Hace cinco minutos. Llegué al café que me hace de oficina algunas tardes. Cola para pedir; las mesas llenas. Hoy es semi-feriado, por Martin Luther King. El pibe antes que yo en la cola pide té y me contagia; reemplazo el dry capuccino doble previsto. El pibe, rubio, probable empleo en  NYU, que está a tres cuadras, o en alguna otra universidad, onda moderada —su despeine no comunica bohemia sino desequilibrios psíquicos; su abrigo, azul con botones grandes, es demasiado conservador— agarra primero una bolsa de papel del mostrador y después dos o tres hojitas de una pila de post-its blancos. "Qué raro", pienso, y voy a sentarme a la mesa grande, donde ya hay otras personas: empotro mi laptop PC entre las casi todas Macs de ellos, pongo a The Jam en el iTunes, me conecto a la red de redes y hago como que me pongo a trabajar. Frente a mí, una mujer de veintilargos o treintaypocos apariencia de soltera; morocha, ojos azules, pestañas largas, pecas: atractiva, aunque con una mueca algo dura alrededor de los labios, secuela de los años de competencia laboral y sexual.
    Pasa media canción y siento, sombre el hombro izquierdo, el zumbido de un brazo que cruza y deja, sobre la Mac de mi compañera de mesa, un post-it blanco manuscrito con lápiz negro. El rubio despeinado vuelve rápido a su mesa. La chica lo lee y se derrite en una sonrisa cortés pero también genuina; alguien ha abierto una compuerta, pienso. La chica, con jeans y un tapado de lana multicolor en tiras horizontales, va hasta la mesa del rubio y de su amigo, que tiene decidido aspecto de nerd y que con su sola presencia está, sin saberlo, perjudicando a su amigo. La escena me hace acordar a un amigo mío que hace diez o más años escribía y les daba poemas a chicas anónimas en el Retiro-Tigre de TBA: las primeras veces fracasó, y nos burlamos de él; después empezó a tener éxito; esas chicas empezaron a darle sus teléfonos, y él, a visitarlas en Saavedra y en Olivos. Esta mujer, a un metro de distancia, sonrió hace cinco minutos con el papelito en la mano y supuse que así habrán sonreído las receptoras de los poemas improvisados sobre un template flexible de mi amigo (iba a linkear a su blog, pero no lo voy a hacer; no sé cuánto incluye él esta etapa en su autobiografía), en aquellas siestas post-facultad de principios de los noventa.
   Giro y trato de ver la conversación entre el rubio y mi vecina de mesa. El rubio se levanta para acercar una silla, pero ella le dice pará, no, está bien. Hay unas sonrisas, una charla de cuarenta segundos y un regreso. El rubio y su amigo se pertrechan para los menos nueve que hace afuera y se van.

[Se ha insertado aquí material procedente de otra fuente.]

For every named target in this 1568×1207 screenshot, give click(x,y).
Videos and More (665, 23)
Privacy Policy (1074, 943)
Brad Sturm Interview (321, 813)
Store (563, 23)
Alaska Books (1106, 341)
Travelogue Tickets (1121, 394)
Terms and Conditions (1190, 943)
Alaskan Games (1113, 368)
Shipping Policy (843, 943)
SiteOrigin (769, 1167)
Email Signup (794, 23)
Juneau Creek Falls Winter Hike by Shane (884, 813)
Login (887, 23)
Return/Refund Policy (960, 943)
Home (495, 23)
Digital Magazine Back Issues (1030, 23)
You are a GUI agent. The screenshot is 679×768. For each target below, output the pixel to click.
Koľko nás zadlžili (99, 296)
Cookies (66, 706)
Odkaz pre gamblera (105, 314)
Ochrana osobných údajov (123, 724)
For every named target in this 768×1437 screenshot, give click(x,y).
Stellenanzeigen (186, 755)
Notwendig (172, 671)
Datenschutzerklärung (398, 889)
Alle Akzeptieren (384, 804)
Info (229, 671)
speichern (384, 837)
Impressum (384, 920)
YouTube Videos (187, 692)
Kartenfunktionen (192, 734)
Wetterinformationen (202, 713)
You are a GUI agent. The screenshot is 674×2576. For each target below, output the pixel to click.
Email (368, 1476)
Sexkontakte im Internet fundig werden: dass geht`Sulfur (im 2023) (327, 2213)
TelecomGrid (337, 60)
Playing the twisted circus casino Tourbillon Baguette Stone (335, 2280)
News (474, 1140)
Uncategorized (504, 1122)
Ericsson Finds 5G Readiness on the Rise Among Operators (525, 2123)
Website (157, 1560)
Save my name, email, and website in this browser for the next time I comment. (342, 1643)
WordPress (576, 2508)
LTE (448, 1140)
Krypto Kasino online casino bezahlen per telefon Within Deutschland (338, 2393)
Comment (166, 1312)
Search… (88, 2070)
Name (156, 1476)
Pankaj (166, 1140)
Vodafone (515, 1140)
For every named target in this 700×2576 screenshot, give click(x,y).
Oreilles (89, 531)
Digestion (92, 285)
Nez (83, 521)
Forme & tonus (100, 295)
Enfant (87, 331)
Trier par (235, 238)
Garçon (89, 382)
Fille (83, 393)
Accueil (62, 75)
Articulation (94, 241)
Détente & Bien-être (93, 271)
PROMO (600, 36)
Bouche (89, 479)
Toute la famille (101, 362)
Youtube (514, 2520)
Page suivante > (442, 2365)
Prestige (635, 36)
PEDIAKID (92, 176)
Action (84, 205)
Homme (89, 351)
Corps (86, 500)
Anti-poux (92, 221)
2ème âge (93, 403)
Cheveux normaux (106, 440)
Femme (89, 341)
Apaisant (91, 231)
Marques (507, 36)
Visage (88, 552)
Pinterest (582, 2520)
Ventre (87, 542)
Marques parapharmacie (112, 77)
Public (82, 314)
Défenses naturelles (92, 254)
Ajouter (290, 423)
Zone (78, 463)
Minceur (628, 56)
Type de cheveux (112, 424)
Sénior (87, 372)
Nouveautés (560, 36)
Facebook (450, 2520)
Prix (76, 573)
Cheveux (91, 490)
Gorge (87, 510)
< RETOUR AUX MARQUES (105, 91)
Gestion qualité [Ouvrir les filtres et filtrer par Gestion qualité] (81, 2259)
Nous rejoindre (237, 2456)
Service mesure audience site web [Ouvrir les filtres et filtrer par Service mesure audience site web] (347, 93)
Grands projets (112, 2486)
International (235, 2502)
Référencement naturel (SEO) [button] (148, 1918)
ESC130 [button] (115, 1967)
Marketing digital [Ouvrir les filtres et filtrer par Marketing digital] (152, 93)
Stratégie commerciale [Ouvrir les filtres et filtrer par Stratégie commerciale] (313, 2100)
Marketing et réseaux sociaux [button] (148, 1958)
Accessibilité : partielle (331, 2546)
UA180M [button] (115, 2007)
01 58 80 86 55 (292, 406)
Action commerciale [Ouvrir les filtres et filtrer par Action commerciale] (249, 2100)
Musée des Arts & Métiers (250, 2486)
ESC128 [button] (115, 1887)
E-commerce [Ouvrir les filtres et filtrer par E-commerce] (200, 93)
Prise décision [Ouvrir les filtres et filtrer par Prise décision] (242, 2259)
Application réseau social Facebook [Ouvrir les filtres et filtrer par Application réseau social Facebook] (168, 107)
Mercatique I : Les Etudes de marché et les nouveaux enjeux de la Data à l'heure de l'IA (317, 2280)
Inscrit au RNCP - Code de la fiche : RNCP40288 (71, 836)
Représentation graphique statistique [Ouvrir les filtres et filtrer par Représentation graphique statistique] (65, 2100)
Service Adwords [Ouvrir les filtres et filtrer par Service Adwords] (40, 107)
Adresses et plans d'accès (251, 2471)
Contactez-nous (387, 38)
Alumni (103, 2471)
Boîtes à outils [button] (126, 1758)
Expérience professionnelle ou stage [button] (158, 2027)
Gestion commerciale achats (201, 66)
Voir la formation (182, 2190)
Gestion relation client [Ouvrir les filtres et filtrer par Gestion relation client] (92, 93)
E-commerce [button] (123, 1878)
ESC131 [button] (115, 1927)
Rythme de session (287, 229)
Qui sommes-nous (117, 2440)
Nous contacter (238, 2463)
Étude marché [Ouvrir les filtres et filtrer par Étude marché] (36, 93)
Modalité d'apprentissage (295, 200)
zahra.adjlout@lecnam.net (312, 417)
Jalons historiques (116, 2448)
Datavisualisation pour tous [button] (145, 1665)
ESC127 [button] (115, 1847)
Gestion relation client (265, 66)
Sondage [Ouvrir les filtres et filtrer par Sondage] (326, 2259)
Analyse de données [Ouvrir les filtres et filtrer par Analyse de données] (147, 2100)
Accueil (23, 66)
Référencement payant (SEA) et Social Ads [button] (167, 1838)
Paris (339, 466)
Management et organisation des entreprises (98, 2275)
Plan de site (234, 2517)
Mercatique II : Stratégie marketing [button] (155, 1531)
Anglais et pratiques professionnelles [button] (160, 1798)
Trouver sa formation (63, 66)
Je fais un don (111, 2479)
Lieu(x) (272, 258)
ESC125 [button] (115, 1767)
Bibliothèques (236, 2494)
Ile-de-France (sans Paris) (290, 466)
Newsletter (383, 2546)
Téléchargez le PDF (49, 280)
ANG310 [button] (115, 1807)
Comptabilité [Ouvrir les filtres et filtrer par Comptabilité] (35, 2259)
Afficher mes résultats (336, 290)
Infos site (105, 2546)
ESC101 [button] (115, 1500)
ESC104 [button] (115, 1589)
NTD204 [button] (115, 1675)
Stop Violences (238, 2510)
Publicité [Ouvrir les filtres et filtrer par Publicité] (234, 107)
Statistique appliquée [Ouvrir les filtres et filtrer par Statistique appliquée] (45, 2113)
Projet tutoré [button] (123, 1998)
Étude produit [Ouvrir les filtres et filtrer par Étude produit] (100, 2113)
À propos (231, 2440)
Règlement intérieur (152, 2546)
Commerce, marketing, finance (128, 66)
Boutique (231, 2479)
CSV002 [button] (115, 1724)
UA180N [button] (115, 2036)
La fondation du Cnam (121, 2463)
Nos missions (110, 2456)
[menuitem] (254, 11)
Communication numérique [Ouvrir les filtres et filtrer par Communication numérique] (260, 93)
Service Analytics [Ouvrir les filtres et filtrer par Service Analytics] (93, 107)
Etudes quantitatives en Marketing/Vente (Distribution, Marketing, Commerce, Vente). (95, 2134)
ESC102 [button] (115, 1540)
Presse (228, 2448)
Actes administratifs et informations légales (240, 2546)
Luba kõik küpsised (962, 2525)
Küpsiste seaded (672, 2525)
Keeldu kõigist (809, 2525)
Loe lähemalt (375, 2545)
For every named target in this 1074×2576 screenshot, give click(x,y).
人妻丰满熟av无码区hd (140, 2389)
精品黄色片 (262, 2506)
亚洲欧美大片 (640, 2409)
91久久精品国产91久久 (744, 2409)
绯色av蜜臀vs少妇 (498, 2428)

Ella, cuando se queda sola, mira el papelito —que no tiene un poema, según mi espionaje de reojo, sino lo que parecen dos preguntas y respuestas multiple-choice con pretensiones supongo humorísticas o adorables: más osito de peluche que mariscal de campo— y vuelve a sonreír. Hay un número de celular en el papelito, que empieza con 646. Me parece que no lo va a llamar. No importa: el intento del flaco me parece conmovedor, y me recuerda lo salvaje que puede ser la jungla de la soltería —esos cazadores-recolectores de sexo— pero de lo fácil que puede ser todo si no nos lo tomamos demasiado en serio. Al final no pasó nada: la chica sigue aquí. Hace un buen rato que no sonríe.

2 comments
  1. Majo said:

    De pronto me vino a la memoria un fitito naranja, parado en un dia de lluvia esperando que cambie el semáforo de Av. Madero y Belgrano. Las fotocopias se mezclaban con las canilleras y ejemplares de Página/12, asi que para entrar cada uno hacia su propia perforación y acomodaba los pies. Hablando de quien sabe que, de pronto cruza la calle una pareja de novios besandose durante todo el trayecto…El comentario de quien iba al volante fue:qué envidia”, y sonó a mucha envidia!!
    Ahí terminé de comprobar que esa actitud de superado e impermeable no pasaba de eso, y moria por una linda novia que lo arrumaque!

  2. Hernanii said:

    Majo, el conductor del Fiat 600 naranja no recuerda la anécdota, pero tampoco la desmiente. Dice, en su defensa, que tenía 19 tiernos años. Tampoco desmiente el aspecto del piso de su auto.